## Exercise instructions
Write out each entry below exactly; the images do not belong in your copy.

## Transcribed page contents
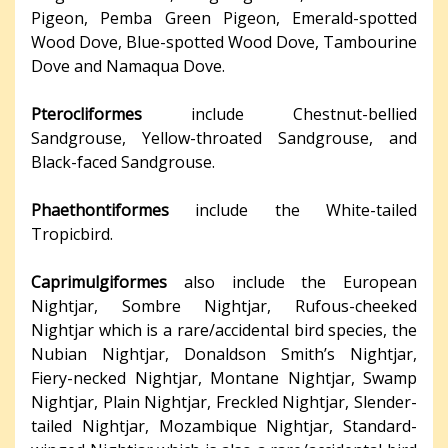
Pigeon, Pemba Green Pigeon, Emerald-spotted
Wood Dove, Blue-spotted Wood Dove, Tambourine
Dove and Namaqua Dove.
Pterocliformes
include Chestnut-bellied
Sandgrouse, Yellow-throated Sandgrouse, and
Black-faced Sandgrouse.
Phaethontiformes
include the White-tailed
Tropicbird.
Caprimulgiformes
also include the European
Nightjar, Sombre Nightjar, Rufous-cheeked
Nightjar which is a rare/accidental bird species, the
Nubian Nightjar, Donaldson Smith’s Nightjar,
Fiery-necked Nightjar, Montane Nightjar, Swamp
Nightjar, Plain Nightjar, Freckled Nightjar, Slender-
tailed Nightjar, Mozambique Nightjar, Standard-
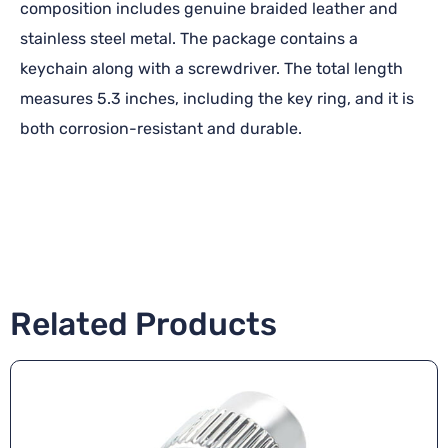
composition includes genuine braided leather and
stainless steel metal. The package contains a
keychain along with a screwdriver. The total length
measures 5.3 inches, including the key ring, and it is
both corrosion-resistant and durable.
Related Products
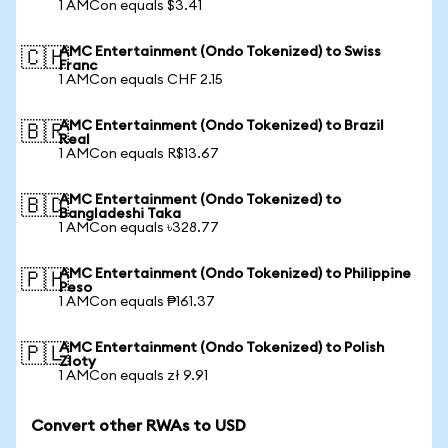
1 AMCon equals $3.41
AMC Entertainment (Ondo Tokenized) to Swiss
🇨🇭
Franc
1 AMCon equals CHF 2.15
AMC Entertainment (Ondo Tokenized) to Brazil
🇧🇷
Real
1 AMCon equals R$13.67
AMC Entertainment (Ondo Tokenized) to
🇧🇩
Bangladeshi Taka
1 AMCon equals ৳328.77
AMC Entertainment (Ondo Tokenized) to Philippine
🇵🇭
Peso
1 AMCon equals ₱161.37
AMC Entertainment (Ondo Tokenized) to Polish
🇵🇱
Zloty
1 AMCon equals zł 9.91
Convert other RWAs to USD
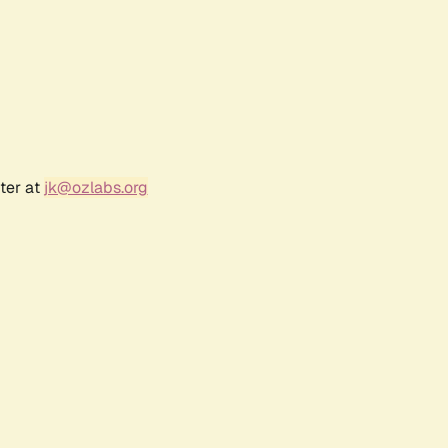
ter at
jk@ozlabs.org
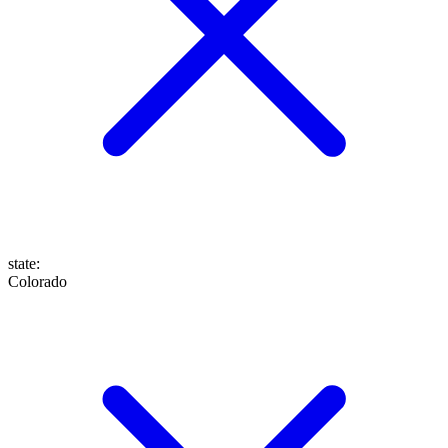
state
:
Colorado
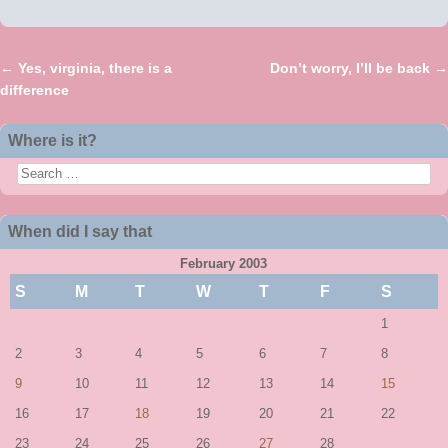
←
Yes, virginia, there is a
Don’t worry, I’ll be back
→
Post navigation
difference
Where is it?
Search
When did I say that
February 2003
S
M
T
W
T
F
S
1
2
3
4
5
6
7
8
9
10
11
12
13
14
15
16
17
18
19
20
21
22
23
24
25
26
27
28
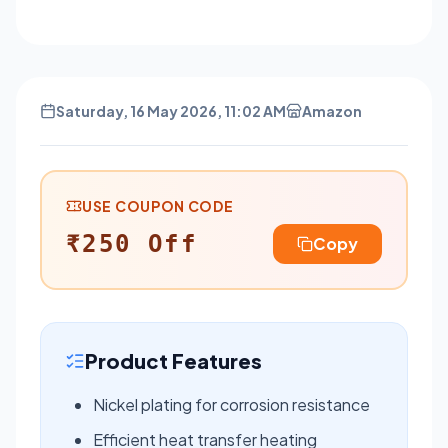
Saturday, 16 May 2026, 11:02 AM
Amazon
USE COUPON CODE
₹250 Off
Copy
Product Features
Nickel plating for corrosion resistance
Efficient heat transfer heating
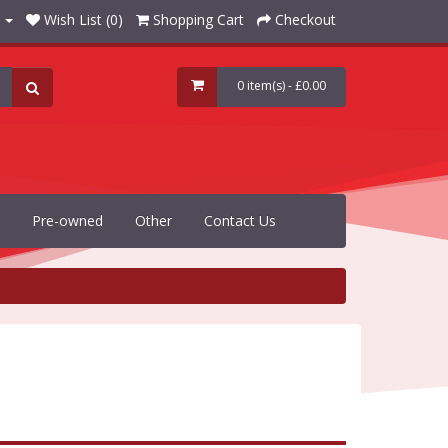
Wish List (0)
Shopping Cart
Checkout
0 item(s) - £0.00
Pre-owned
Other
Contact Us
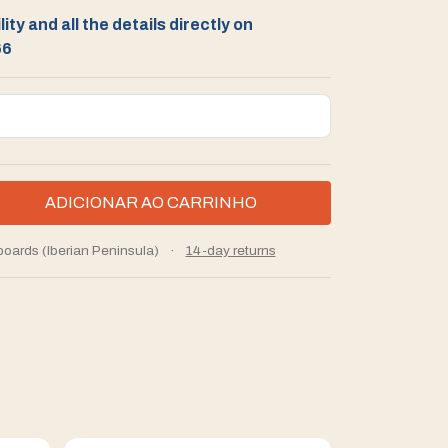
ity and all the details directly on
66
boards (Iberian Peninsula)
·
14-day returns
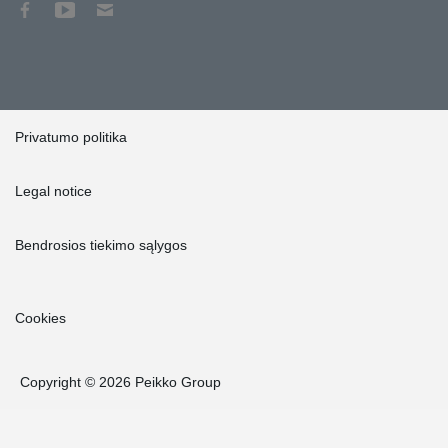
Privatumo politika
Legal notice
Bendrosios tiekimo sąlygos
Cookies
Copyright © 2026 Peikko Group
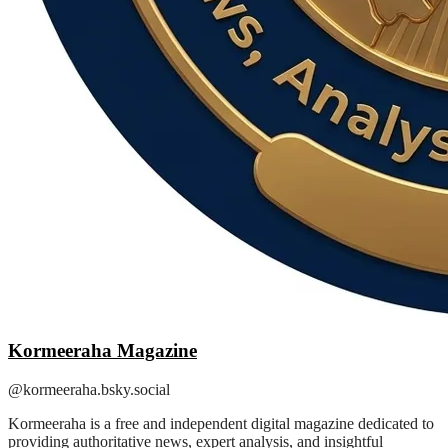
Kormeeraha Magazine
@kormeeraha.bsky.social
Kormeeraha is a free and independent digital magazine dedicated to
providing authoritative news, expert analysis, and insightful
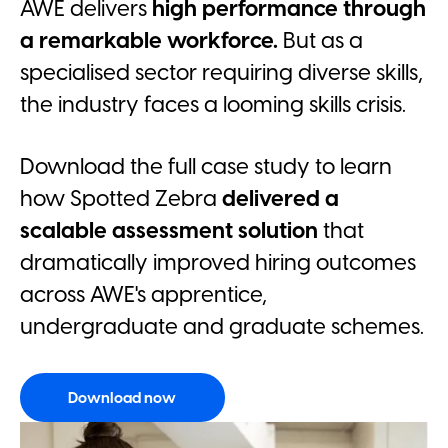
AWE delivers
high performance through
a remarkable workforce.
But as a
specialised sector requiring diverse skills,
the industry faces a looming skills crisis.
Download the full case study to learn
how Spotted Zebra
delivered a
scalable assessment solution
that
dramatically improved hiring outcomes
across AWE's apprentice,
undergraduate and graduate schemes.
Download now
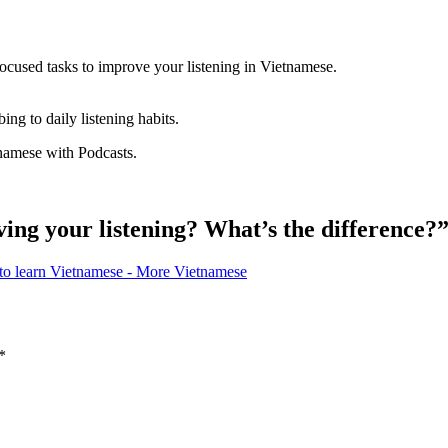
d focused tasks to improve your listening in Vietnamese.
ing to daily listening habits.
tnamese with Podcasts.
ing your listening? What’s the difference?
 to learn Vietnamese - More Vietnamese
*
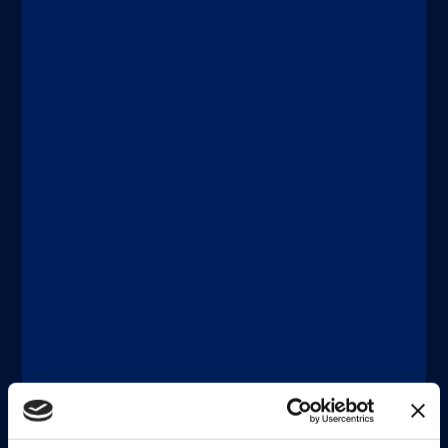
Discover more
®
®
xMAP
Connect | xMAP
Multiplexing
DICEMBRE 11, 2025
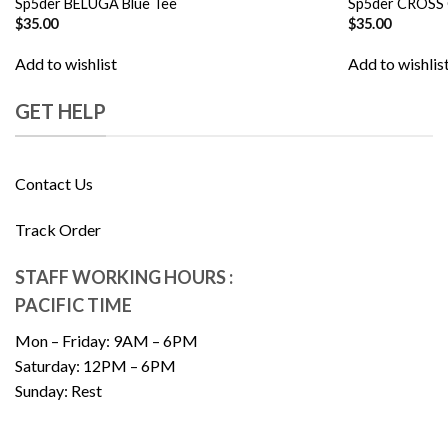
Sp5der BELUGA Blue Tee
Sp5der CROSS
$
35.00
$
35.00
Add to wishlist
Add to wishlis
GET HELP
Contact Us
Track Order
STAFF WORKING HOURS :
PACIFIC TIME
Mon – Friday: 9AM – 6PM
Saturday: 12PM – 6PM
Sunday: Rest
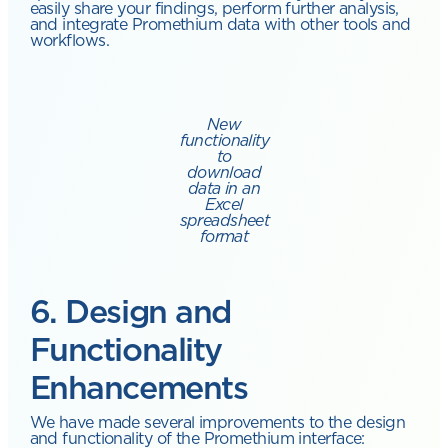
easily share your findings, perform further analysis,
and integrate Promethium data with other tools and
workflows.
New
functionality
to
download
data in an
Excel
spreadsheet
format
6. Design and
Functionality
Enhancements
We have made several improvements to the design
and functionality of the Promethium interface:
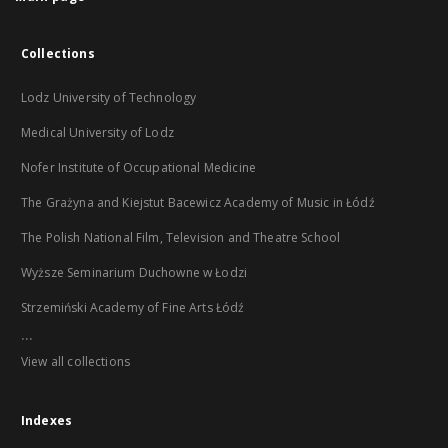
Collections
Lodz University of Technology
Medical University of Lodz
Nofer Institute of Occupational Medicine
The Grażyna and Kiejstut Bacewicz Academy of Music in Łódź
The Polish National Film, Television and Theatre School
Wyższe Seminarium Duchowne w Łodzi
Strzemiński Academy of Fine Arts Łódź
...
View all collections
Indexes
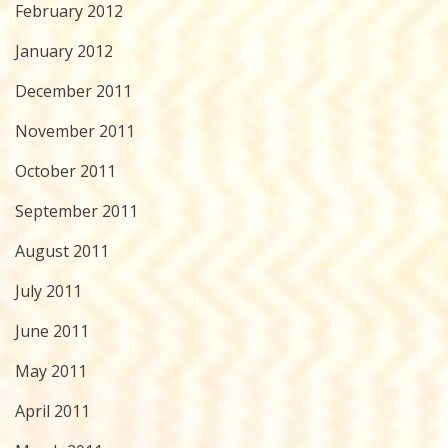
February 2012
January 2012
December 2011
November 2011
October 2011
September 2011
August 2011
July 2011
June 2011
May 2011
April 2011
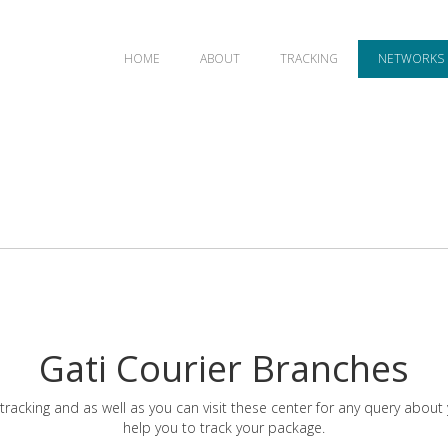
HOME
ABOUT
TRACKING
NETWORKS
Gati Courier Branches
tracking and as well as you can visit these center for any query about
help you to track your package.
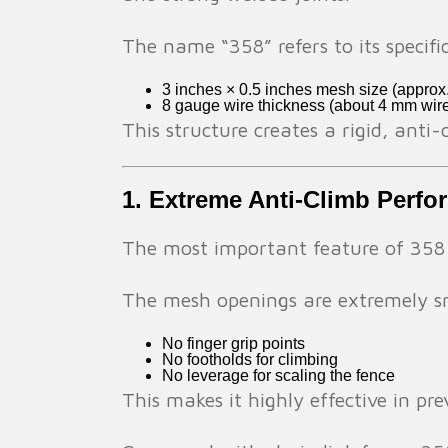
The name “358” refers to its specifi
3 inches × 0.5 inches mesh size (appro
8 gauge wire thickness (about 4 mm wir
This structure creates a rigid, anti-
1. Extreme Anti-Climb Perf
The most important feature of 358 se
The mesh openings are extremely s
No finger grip points
No footholds for climbing
No leverage for scaling the fence
This makes it highly effective in pr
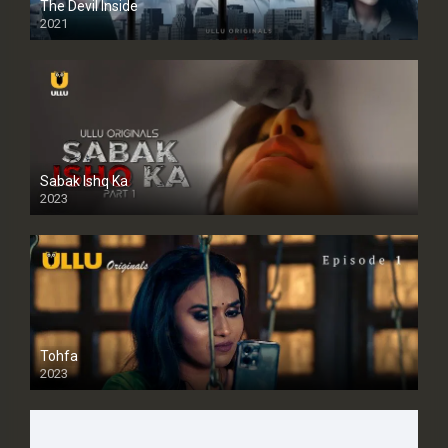
The Devil Inside
2021
Sabak Ishq Ka
2023
Tohfa
2023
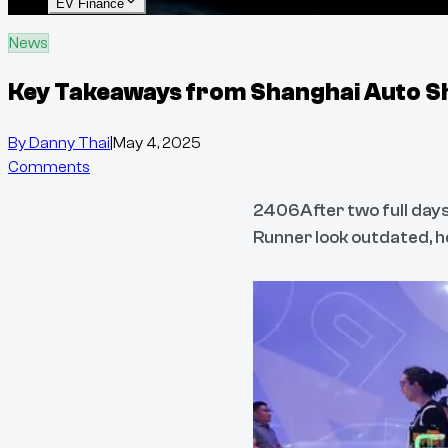
EV Finance
News
Key Takeaways from Shanghai Auto 
By
Danny Thai
|
May 4, 2025
Comments
2406After two full days
Runner look outdated, h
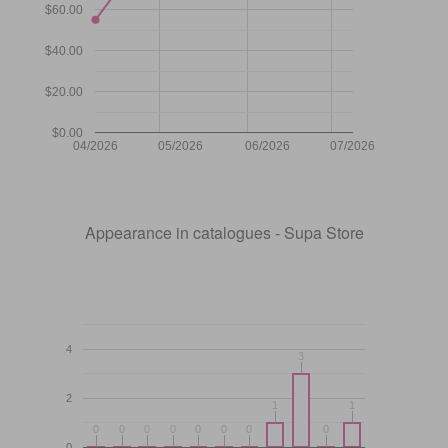
$60.00
$40.00
$20.00
$0.00
04/2026
05/2026
06/2026
07/2026
Appearance in catalogues - Supa Store
4
3
3
2
1
1
1
1
0
0
0
0
0
0
0
0
0
0
0
0
0
0
0
0
0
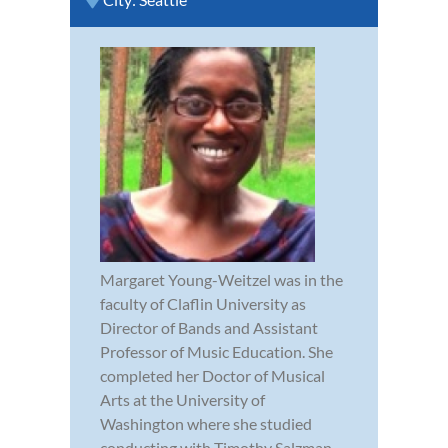
Margaret Young-Weitzel was in the
faculty of Claflin University as
Director of Bands and Assistant
Professor of Music Education. She
completed her Doctor of Musical
Arts at the University of
Washington where she studied
conducting with Timothy Salzman.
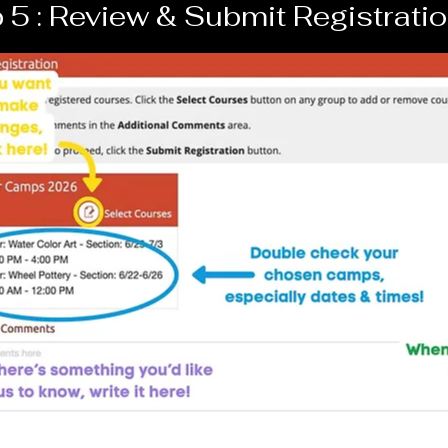
 5 : Review & Submit Registrati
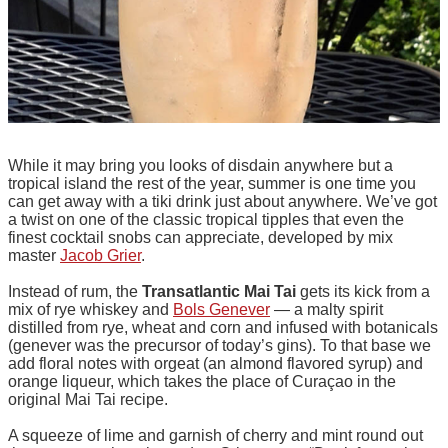
While it may bring you looks of disdain anywhere but a
tropical island the rest of the year, summer is one time you
can get away with a tiki drink just about anywhere. We’ve got
a twist on one of the classic tropical tipples that even the
finest cocktail snobs can appreciate, developed by mix
master
Jacob Grier
.
Instead of rum, the
Transatlantic Mai Tai
gets its kick from a
mix of rye whiskey and
Bols Genever
— a malty spirit
distilled from rye, wheat and corn and infused with botanicals
(genever was the precursor of today’s gins). To that base we
add floral notes with orgeat (an almond flavored syrup) and
orange liqueur, which takes the place of Curaçao in the
original Mai Tai recipe.
A squeeze of lime and garnish of cherry and mint round out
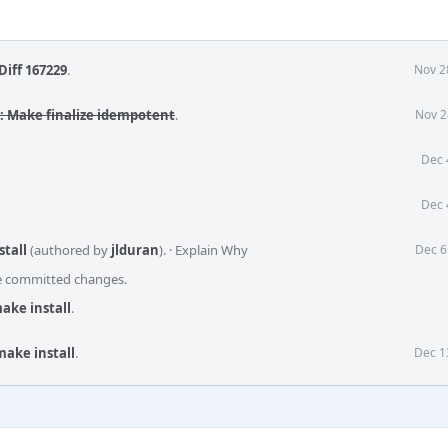
Diff 167229
.
Nov 2
s: Make finalize idempotent
.
Nov 2
Dec 
Dec 
stall
(authored by
jlduran
).
·
Explain Why
Dec 6
he committed changes.
ake install
.
make install
.
Dec 1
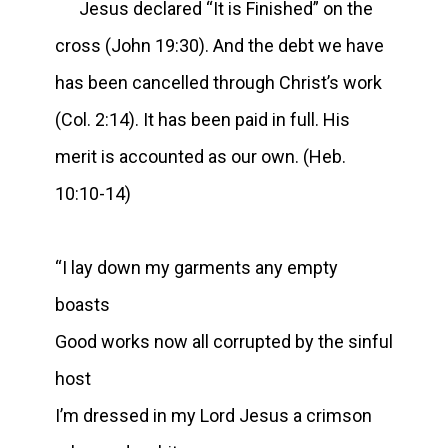
Jesus declared “It is Finished” on the
cross (John 19:30). And the debt we have
has been cancelled through Christ’s work
(Col. 2:14). It has been paid in full. His
merit is accounted as our own. (Heb.
10:10-14)
“I lay down my garments any empty
boasts
Good works now all corrupted by the sinful
host
I’m dressed in my Lord Jesus a crimson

## Your solution
Pigeon, Pemba Green Pigeon, Emerald-spotted
Wood Dove, Blue-spotted Wood Dove, Tambourine
Dove and Namaqua Dove.
Pterocliformes
include Chestnut-bellied
Sandgrouse, Yellow-throated Sandgrouse, and
Black-faced Sandgrouse.
Phaethontiformes
include the White-tailed
Tropicbird.
Caprimulgiformes
also include the European
Nightjar, Sombre Nightjar, Rufous-cheeked
Nightjar which is a rare/accidental bird species, the
Nubian Nightjar, Donaldson Smith’s Nightjar,
Fiery-necked Nightjar, Montane Nightjar, Swamp
Nightjar, Plain Nightjar, Freckled Nightjar, Slender-
tailed Nightjar, Mozambique Nightjar, Standard-
composition includes genuine braided leather and
stainless steel metal. The package contains a
keychain along with a screwdriver. The total length
measures 5.3 inches, including the key ring, and it is
both corrosion-resistant and durable.
Related Products
1 AMCon equals $3.41
AMC Entertainment (Ondo Tokenized) to Swiss
🇨🇭
Franc
1 AMCon equals CHF 2.15
AMC Entertainment (Ondo Tokenized) to Brazil
🇧🇷
Real
1 AMCon equals R$13.67
AMC Entertainment (Ondo Tokenized) to
🇧🇩
Bangladeshi Taka
1 AMCon equals ৳328.77
AMC Entertainment (Ondo Tokenized) to Philippine
🇵🇭
Peso
1 AMCon equals ₱161.37
AMC Entertainment (Ondo Tokenized) to Polish
🇵🇱
Zloty
1 AMCon equals zł 9.91
Convert other RWAs to USD
ter at
jk@ozlabs.org
state
:
Colorado
←
Yes, virginia, there is a
Don’t worry, I’ll be back
→
Post navigation
difference
Where is it?
Search
When did I say that
February 2003
S
M
T
W
T
F
S
1
2
3
4
5
6
7
8
9
10
11
12
13
14
15
16
17
18
19
20
21
22
23
24
25
26
27
28
Saturday, 16 May 2026, 11:02 AM
Amazon
USE COUPON CODE
₹250 Off
Copy
Product Features
Nickel plating for corrosion resistance
Efficient heat transfer heating
Wish List (0)
Shopping Cart
Checkout
0 item(s) - £0.00
Pre-owned
Other
Contact Us
ity and all the details directly on
66
boards (Iberian Peninsula)
·
14-day returns
Privatumo politika
Legal notice
Bendrosios tiekimo sąlygos
Cookies
Copyright © 2026 Peikko Group
Kormeeraha Magazine
@kormeeraha.bsky.social
Kormeeraha is a free and independent digital magazine dedicated to
providing authoritative news, expert analysis, and insightful
AWE delivers
high performance through
a remarkable workforce.
But as a
specialised sector requiring diverse skills,
the industry faces a looming skills crisis.
Download the full case study to learn
how Spotted Zebra
delivered a
scalable assessment solution
that
dramatically improved hiring outcomes
across AWE's apprentice,
undergraduate and graduate schemes.
Download now
d focused tasks to improve your listening in Vietnamese.
ing to daily listening habits.
tnamese with Podcasts.
ing your listening? What’s the difference?
 to learn Vietnamese - More Vietnamese
*
Discover more
®
®
xMAP
Connect | xMAP
Multiplexing
DICEMBRE 11, 2025
Sp5der BELUGA Blue Tee
Sp5der CROSS
$
35.00
$
35.00
Add to wishlist
Add to wishlis
GET HELP
Contact Us
Track Order
STAFF WORKING HOURS :
PACIFIC TIME
Mon – Friday: 9AM – 6PM
Saturday: 12PM – 6PM
Sunday: Rest
easily share your findings, perform further analysis,
and integrate Promethium data with other tools and
workflows.
New
functionality
to
download
data in an
Excel
spreadsheet
format
6. Design and
Functionality
Enhancements
We have made several improvements to the design
and functionality of the Promethium interface:
Collections
Lodz University of Technology
Medical University of Lodz
Nofer Institute of Occupational Medicine
The Grażyna and Kiejstut Bacewicz Academy of Music in Łódź
The Polish National Film, Television and Theatre School
Wyższe Seminarium Duchowne w Łodzi
Strzemiński Academy of Fine Arts Łódź
...
View all collections
Indexes
February 2012
January 2012
December 2011
November 2011
October 2011
September 2011
August 2011
July 2011
June 2011
May 2011
April 2011
HOME
ABOUT
TRACKING
NETWORKS
Gati Courier Branches
tracking and as well as you can visit these center for any query about
help you to track your package.
The name “358” refers to its specifi
3 inches × 0.5 inches mesh size (appro
8 gauge wire thickness (about 4 mm wir
This structure creates a rigid, anti-
1. Extreme Anti-Climb Perf
The most important feature of 358 se
The mesh openings are extremely s
No finger grip points
No footholds for climbing
No leverage for scaling the fence
This makes it highly effective in pr
The Devil Inside
2021
Sabak Ishq Ka
2023
Tohfa
2023
EV Finance
News
Key Takeaways from Shanghai Auto 
By
Danny Thai
|
May 4, 2025
Comments
2406After two full days
Runner look outdated, h
$60.00
$40.00
$20.00
$0.00
04/2026
05/2026
06/2026
07/2026
Appearance in catalogues - Supa Store
4
3
3
2
1
1
1
1
0
0
0
0
0
0
0
0
0
0
0
0
0
0
0
0
0
Margaret Young-Weitzel was in the
faculty of Claflin University as
Director of Bands and Assistant
Professor of Music Education. She
completed her Doctor of Musical
Arts at the University of
Washington where she studied
conducting with Timothy Salzman.
 5 : Review & Submit Registrati
While it may bring you looks of disdain anywhere but a
tropical island the rest of the year, summer is one time you
can get away with a tiki drink just about anywhere. We’ve got
a twist on one of the classic tropical tipples that even the
finest cocktail snobs can appreciate, developed by mix
master
Jacob Grier
.
Instead of rum, the
Transatlantic Mai Tai
gets its kick from a
mix of rye whiskey and
Bols Genever
— a malty spirit
distilled from rye, wheat and corn and infused with botanicals
(genever was the precursor of today’s gins). To that base we
add floral notes with orgeat (an almond flavored syrup) and
orange liqueur, which takes the place of Curaçao in the
original Mai Tai recipe.
A squeeze of lime and garnish of cherry and mint round out
Diff 167229
.
Nov 2
s: Make finalize idempotent
.
Nov 2
Dec 
Dec 
stall
(authored by
jlduran
).
·
Explain Why
Dec 6
he committed changes.
ake install
.
make install
.
Dec 1
Jesus declared “It is Finished” on the
cross (John 19:30). And the debt we have
has been cancelled through Christ’s work
(Col. 2:14). It has been paid in full. His
merit is accounted as our own. (Heb.
10:10-14)
“I lay down my garments any empty
boasts
Good works now all corrupted by the sinful
host
I’m dressed in my Lord Jesus a crimson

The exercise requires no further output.